Package 'robustrao'

Title: An Extended Rao-Stirling Diversity Index to Handle Missing Data
Description: A collection of functions to compute the Rao-Stirling diversity index (Porter and Rafols, 2009) <DOI:10.1007/s11192-008-2197-2> and its extension to acknowledge missing data (i.e., uncategorized references) by calculating its interval of uncertainty using mathematical optimization as proposed in Calatrava et al. (2016) <DOI:10.1007/s11192-016-1842-4>. The Rao-Stirling diversity index is a well-established bibliometric indicator to measure the interdisciplinarity of scientific publications. Apart from the obligatory dataset of publications with their respective references and a taxonomy of disciplines that categorizes references as well as a measure of similarity between the disciplines, the Rao-Stirling diversity index requires a complete categorization of all references of a publication into disciplines. Thus, it fails for a incomplete categorization; in this case, the robust extension has to be used, which encodes the uncertainty caused by missing bibliographic data as an uncertainty interval.
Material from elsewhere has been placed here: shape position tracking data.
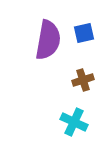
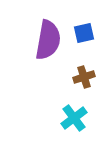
brown cross: moved 1 px right, 3 px up
cyan cross: moved 4 px up; rotated 28 degrees clockwise
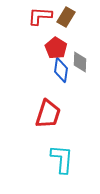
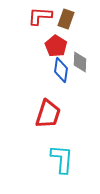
brown rectangle: moved 2 px down; rotated 12 degrees counterclockwise
red pentagon: moved 2 px up
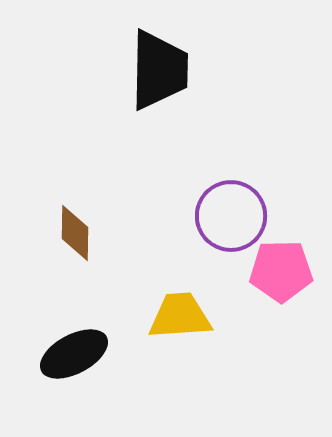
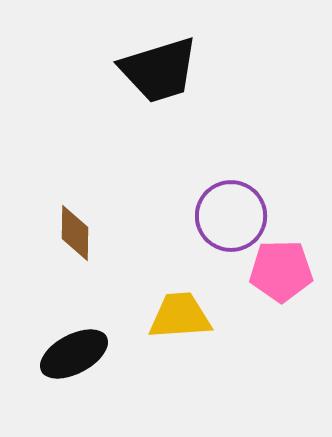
black trapezoid: rotated 72 degrees clockwise
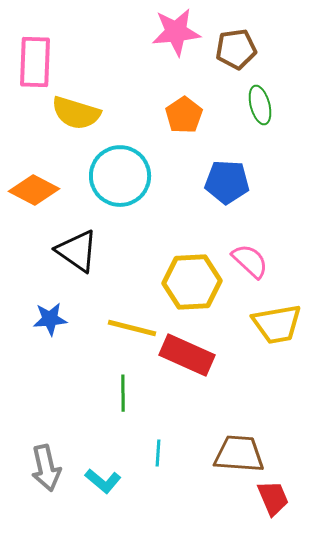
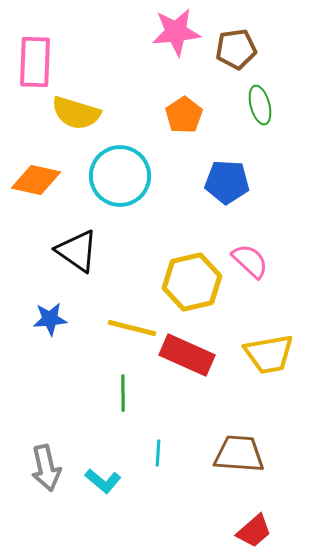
orange diamond: moved 2 px right, 10 px up; rotated 15 degrees counterclockwise
yellow hexagon: rotated 10 degrees counterclockwise
yellow trapezoid: moved 8 px left, 30 px down
red trapezoid: moved 19 px left, 33 px down; rotated 72 degrees clockwise
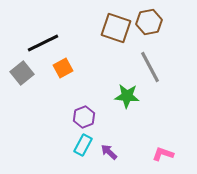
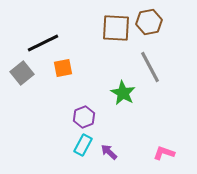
brown square: rotated 16 degrees counterclockwise
orange square: rotated 18 degrees clockwise
green star: moved 4 px left, 3 px up; rotated 25 degrees clockwise
pink L-shape: moved 1 px right, 1 px up
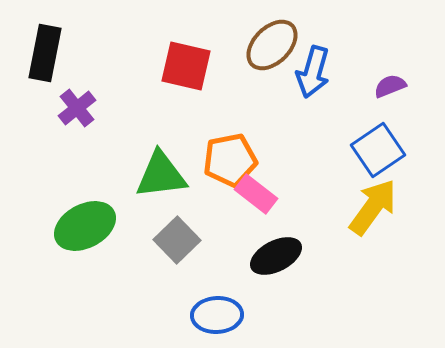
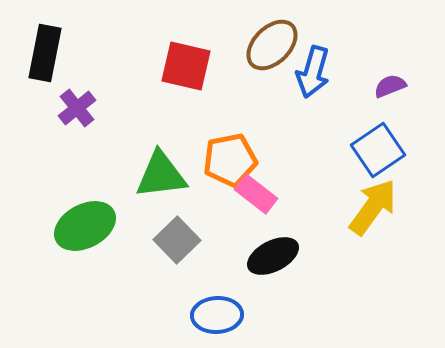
black ellipse: moved 3 px left
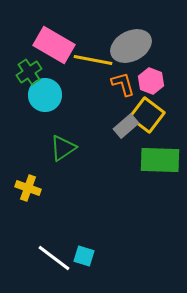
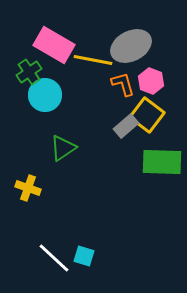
green rectangle: moved 2 px right, 2 px down
white line: rotated 6 degrees clockwise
Classification / ACM - 2012: Information systems ~ Similarity measures, Theory of computation ~ Quadratic programming, Applied computing ~ Digital libraries and archives.
Authors: Maria del Carmen Calatrava Moreno [aut, cre], Thomas Auzinger [aut]
Maintainer: Maria del Carmen Calatrava Moreno <[email protected]>
License: GPL-3
Version: 1.0-5
Built: 2025-03-13 03:15:46 UTC
Source: https://github.com/cran/robustrao

Help Index


Lower bound of the uncertainty interval of the Rao-Stirling diversity index.

Description

This function computes the lower bound of the uncertainty interval of the Rao-Stirling diversity index, as explained in Calatrava et al. (2016). The computation involves the redistribution of uncategorized references to various disciplines. In order to avoid improbable redistributions of disciplines, a set of permissible disciplines for redistribution can be defined. Furthermore, the number of disciplines redistributed to uncategorized references can be limited.

Usage

LowerIndexBound(known.ref.counts, uncat.ref.count, similarity,
  permissible.disciplines = NULL, redistribution.limit = 4,
  max.batch.size = 131072)

Arguments

known.ref.counts

A vector of positive integers. Each element represents the count of references to each discipline.

uncat.ref.count

A positive integer denoting the number of references that are not categorized into disciplines.

similarity

A positive semi-definite matrix that encodes the similarity between disciplines, as explained in Porter and Rafols (2009). The dimensions of this matrix are n x n, being n the total number of disciplines. The self-similarities (i.e. the diagonal elements) have to be 1.

permissible.disciplines

A logical vector denoting to which disciplines uncategorized references can be distributed. Its length needs to be equal to the length of known.ref.counts. This argument is optional and leaving it unspecified or supplying NULL permits redistribution to all disciplines.

redistribution.limit

A positive integer that limits the number of disciplines that each uncategorized reference can be redistributed to. This argument is optional and leaving it unspecified permits redistribution to all disciplines at once.

max.batch.size

A positive integer that sets the size of the batch of candidates that is computed at once. This positive value determines the quantity of allocated memory and has to be reduced if corresponding errors arise. This argument is optional and leaving it unspecified sets it to a default value.

Value

The lower bound of the uncertainty interval of the Rao-Stirling diversity index.

Warning

This function solves a computationally intensive optimization problem. In order to reduce the search space it is recommended to provide the function with the vector of permissible disciplines and redistribution limit. When very dissimilar disciplines are referenced by the categorized references, a warning message is displayed to inform the user. Such cases require longer computation times. The dataset pubdata2 contains an example of a publication that requires intensive computation in order to calculate the uncertainty interval of the Rao-Stirling diversity index.

References

Calatrava Moreno, M. C., Auzinger, T. and Werthner, H. (2016) On the uncertainty of interdisciplinarity measurements due to incomplete bibliographic data. Scientometrics. DOI:10.1007/s11192-016-1842-4

Porter, A. and Rafols, I. (2009) Is science becoming more interdisciplinary? Measuring and mapping six research fields over time. Scientometrics, Vol. 81, No. 3 (719-745). DOI:10.1007/s11192-008-2197-2

Examples

##EXAMPLE 1
#Load data
data(pubdata1)

#Get counts of citations of one of the publications in the dataset
counts <- pd1.count.matrix[,1]

#Get number of uncategorized references in the publication
uncat <- pd1.uncat.refs[1]

#Get vector of permissible disciplines.
logic.disciplines <- counts > 0
permissible <- PruneDisciplines(logic.disciplines, 0.233, pd1.similarity)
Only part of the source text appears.